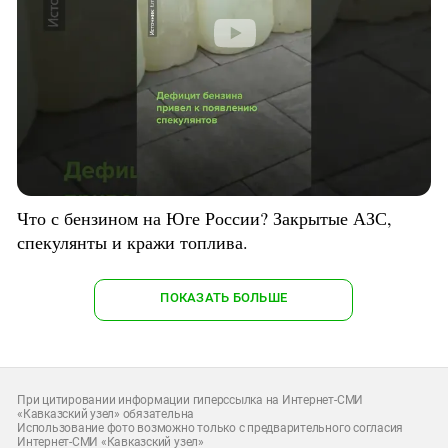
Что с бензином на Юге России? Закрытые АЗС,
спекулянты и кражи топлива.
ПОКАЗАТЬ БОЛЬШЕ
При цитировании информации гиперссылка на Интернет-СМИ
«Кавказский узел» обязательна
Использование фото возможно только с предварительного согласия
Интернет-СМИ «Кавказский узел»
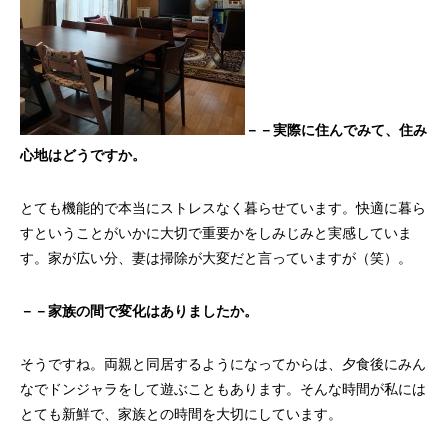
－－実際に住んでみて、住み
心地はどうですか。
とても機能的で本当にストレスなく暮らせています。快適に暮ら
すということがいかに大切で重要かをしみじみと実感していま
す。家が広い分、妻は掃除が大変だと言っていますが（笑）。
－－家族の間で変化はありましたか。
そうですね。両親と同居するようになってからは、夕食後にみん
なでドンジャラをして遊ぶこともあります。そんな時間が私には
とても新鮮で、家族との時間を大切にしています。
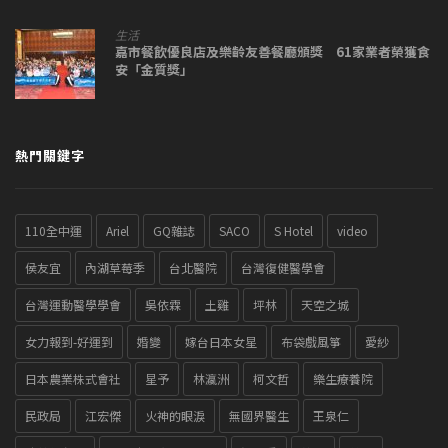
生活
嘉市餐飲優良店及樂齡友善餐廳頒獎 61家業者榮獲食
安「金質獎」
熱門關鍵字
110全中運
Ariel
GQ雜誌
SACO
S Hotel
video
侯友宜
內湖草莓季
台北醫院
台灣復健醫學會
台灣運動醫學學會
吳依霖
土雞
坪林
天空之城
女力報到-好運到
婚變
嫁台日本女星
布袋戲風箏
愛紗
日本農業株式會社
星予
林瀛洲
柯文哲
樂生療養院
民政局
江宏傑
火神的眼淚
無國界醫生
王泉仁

○ ○ ○ ○ ○

:: Task directions ::
Search the entries above for lines containing the word "Интернет", and copy each one.

:: Answer for this exercise ::
При цитировании информации гиперссылка на Интернет-СМИ
Интернет-СМИ «Кавказский узел»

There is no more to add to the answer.